Et ses sanglots de redoubler.

Le premier mouvement de l’officier anglais, lorsqu’il entendit le cri poussé par la jeune fille, fut de porter la main au bandeau qui l’empêchait de voir ; mais d’Orsy, prompt comme l’éclair, arrêta son bras à moitié chemin, et lui dit d’une voix qu’il s’efforça de rendre calme.

— Monsieur Harthing, n’oubliez pas les conditions auxquelles vous vous êtes soumis.

L’Anglais laissa retomber son bras.

Oh ! s’il eût pu s’imaginer qu’il venait de passer à trois pas de cette demeure qu’il brûlait de connaître !

Ce n’était pourtant que dans le but d’apercevoir l’habitation de Mlle d’Orsy qu’il avait sollicité, puis obtenu d’être envoyé comme parlementaire. Et dire qu’il lui fallait parcourir la ville sans rien y voir !

Au cri jeté par son amante, Bienville avait fait un pas rétrograde ; mais d’Orsy rappela son ami près de lui d’un regard si impératif, que le pauvre amoureux ne put s’empêcher d’obéir, tout en se demandant s’il ne rêvait pas, et quelle pouvait être la cause de ce drame muet dont il venait d’être le témoin.

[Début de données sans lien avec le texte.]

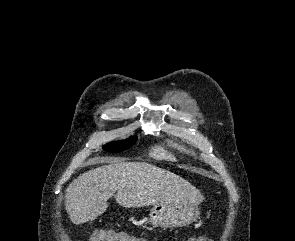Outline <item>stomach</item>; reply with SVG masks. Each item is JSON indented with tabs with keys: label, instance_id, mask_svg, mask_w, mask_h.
<instances>
[{
	"label": "stomach",
	"instance_id": "obj_1",
	"mask_svg": "<svg viewBox=\"0 0 295 241\" xmlns=\"http://www.w3.org/2000/svg\"><path fill=\"white\" fill-rule=\"evenodd\" d=\"M199 216L197 205H153L148 222L154 227H183L195 222Z\"/></svg>",
	"mask_w": 295,
	"mask_h": 241
}]
</instances>
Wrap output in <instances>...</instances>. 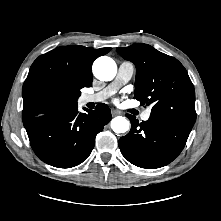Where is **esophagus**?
Wrapping results in <instances>:
<instances>
[{"label":"esophagus","instance_id":"obj_1","mask_svg":"<svg viewBox=\"0 0 221 221\" xmlns=\"http://www.w3.org/2000/svg\"><path fill=\"white\" fill-rule=\"evenodd\" d=\"M111 113H112L113 116H116V115H119L121 112L118 111V110L112 109Z\"/></svg>","mask_w":221,"mask_h":221}]
</instances>
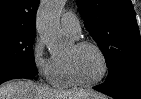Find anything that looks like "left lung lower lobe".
Segmentation results:
<instances>
[{
  "instance_id": "0a47b994",
  "label": "left lung lower lobe",
  "mask_w": 141,
  "mask_h": 99,
  "mask_svg": "<svg viewBox=\"0 0 141 99\" xmlns=\"http://www.w3.org/2000/svg\"><path fill=\"white\" fill-rule=\"evenodd\" d=\"M94 89L115 99H141V72L123 74Z\"/></svg>"
}]
</instances>
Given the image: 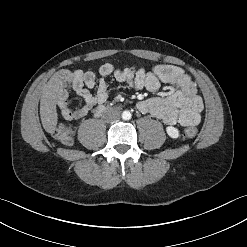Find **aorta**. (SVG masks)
I'll list each match as a JSON object with an SVG mask.
<instances>
[{"mask_svg":"<svg viewBox=\"0 0 247 247\" xmlns=\"http://www.w3.org/2000/svg\"><path fill=\"white\" fill-rule=\"evenodd\" d=\"M131 113H130V111H127V110H125L123 113H122V119L123 120H130L131 119Z\"/></svg>","mask_w":247,"mask_h":247,"instance_id":"obj_1","label":"aorta"}]
</instances>
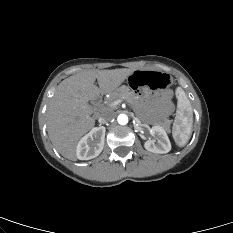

Harthing et son escorte continuait cependant leur marche.

Quand ils arrivèrent sur « la grande place, » aujourd’hui le marché, trois compagnies y paradaient, tambours et fifres en tête.

— Ces démons-là sortent donc de terre ! se dit Harthing ; on nous assurait pourtant que la ville était complètement dépourvue de garnison.